Originally written in 1998, Revised by Jelo Gutierrez Cantos with information from Richard Hooles and Allen Dicion in 2015
In 1998, the TTC accepted a number of GM buses from the Société de transport de la communauté urbaine de Montréal (STCUM) of Montréal, who had excess buses at the time. They were primarily purchased to replace the prematurely retired D40-87s and to cope with an increase in TTC ridership coinciding with a substantially reduced capital budget. Serious concerns with the quality of a number of the TTC’s newest buses had encouraged the TTC to find and rebuild more reliable older bus models, including the youngest of its own GM New Look fleet. STCUM’s GM New Looks helped fill the gaps.
Originally, the TTC planned to purchase and rebuild as many as 100 of these vehicles from Montreal. However, the costs of such a purchase and rebuild plus the differences in the STCUM buses’ design, combined with how effectively the TTC was able to rebuild their own fleet through their Fleet Augmentation Program, convinced the TTC to drop the number rebuilt from STCUM to just twenty. After a rebuild to bring the buses up to TTC standards, they were released onto the streets, starting with bus #2600 in late 1998 and continuing to late July 1999.
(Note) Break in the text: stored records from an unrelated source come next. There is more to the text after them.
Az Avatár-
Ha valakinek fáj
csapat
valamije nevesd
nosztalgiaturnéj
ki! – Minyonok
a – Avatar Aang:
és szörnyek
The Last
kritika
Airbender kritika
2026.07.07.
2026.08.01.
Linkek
These buses, numbered in the 2600 series, were different in many of ways from typical TTC GM buses. The most noticeable difference were the McKay gates. These gates were located at the rear doors of these buses and served the same purpose as treadles and push bars on other TTC buses, opening the rear doors of the bus once the driver has allowed the rear doors to be opened. McKay gates were used on all STCUM buses until recent years, and were also used on trolley coaches in Vancouver. They had the advantage over treadles of encouraging people to stay off the steps until they wished to exit from the bus. Unlike treadles, they were not as affected by water, road salt and dirt.
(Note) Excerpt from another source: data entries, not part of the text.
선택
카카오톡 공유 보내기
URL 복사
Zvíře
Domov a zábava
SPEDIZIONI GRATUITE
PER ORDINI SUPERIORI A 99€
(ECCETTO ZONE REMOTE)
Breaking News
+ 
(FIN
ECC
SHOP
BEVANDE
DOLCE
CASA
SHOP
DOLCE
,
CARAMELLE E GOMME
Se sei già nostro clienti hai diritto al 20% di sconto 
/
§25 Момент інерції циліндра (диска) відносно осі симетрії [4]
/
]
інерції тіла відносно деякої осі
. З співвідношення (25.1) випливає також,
The disadvantage of the MaKay Gate is that it makes boarding the bus through the back door more difficult, as passengers had to pull the gate towards them to enter. In Montreal and Vancouver, customers did not usually enter buses through the rear doors, but the TTC often opened both front and rear doors, especially at subway stations where free transfers existed between the subway and surface routes, to speed up boarding.
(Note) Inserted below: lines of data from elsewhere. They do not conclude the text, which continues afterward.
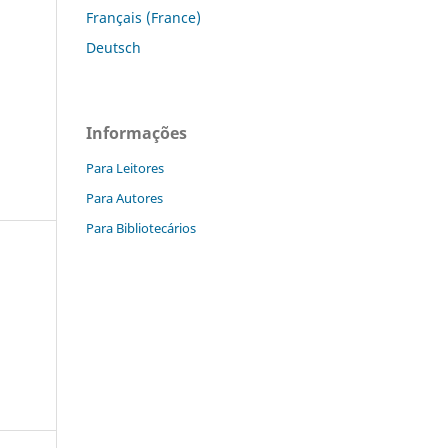
Français (France)
Deutsch
Informações
Para Leitores
Para Autores
Para Bibliotecários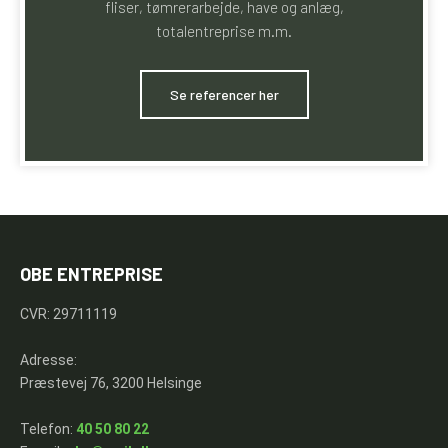
fliser, tømrerarbejde, have og anlæg,
totalentreprise m.m.
​Se referencer her
OBE ENTREPRISE
CVR: 29711119
Adresse:
Præstevej 76, 3200 Helsinge
Telefon:
40 50 80 22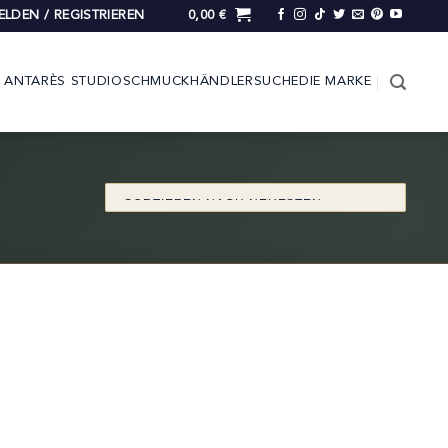
LDEN / REGISTRIEREN
0,00
€
ANTARÈS STUDIO
SCHMUCK
HÄNDLERSUCHE
DIE MARKE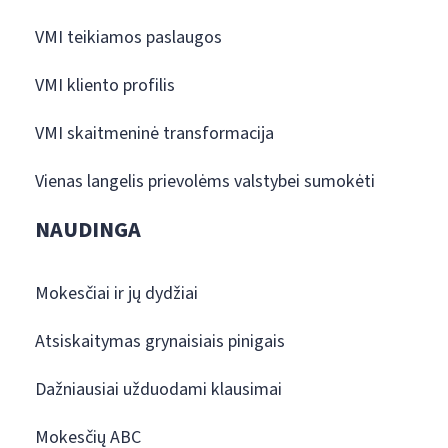
VMI teikiamos paslaugos
VMI kliento profilis
VMI skaitmeninė transformacija
Vienas langelis prievolėms valstybei sumokėti
NAUDINGA
Mokesčiai ir jų dydžiai
Atsiskaitymas grynaisiais pinigais
Dažniausiai užduodami klausimai
Mokesčių ABC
This feature alone generally limited the STCUM buses to routes where rear door boarding was not used, the most prominent of these being 35 JANE — a high volume route without a direct transfer with the subway. For this reason, the Montreal rebuilds have been kept in the Arrow Road garage, which served the 35 JANE route.
The Montreal rebuilds also had an unusual set of seats — at least, by TTC standards — which customers called “comfortable” and “very ugly”. The seating and some of the interior was coloured dark brown — a design decision made to reduce the reflection of the interior in the driver’s windscreen.
Following the 35 JANE’s conversion to low floor buses, the STCUM buses were assigned to the 41 KEELE and 89 WESTON, as well as 96 WILSON until their retirement in 2006. Bus #2619 has since been donated to Belka. Other STCUM buses that were purchased by the TTC but not rebuilt were initially stored on TTC property at the Lansdowne garage where they were stripped of usable parts. They were eventually sold to a scrap dealer in Quebec along with other retired TTC buses parked alongside them at Lansdowne.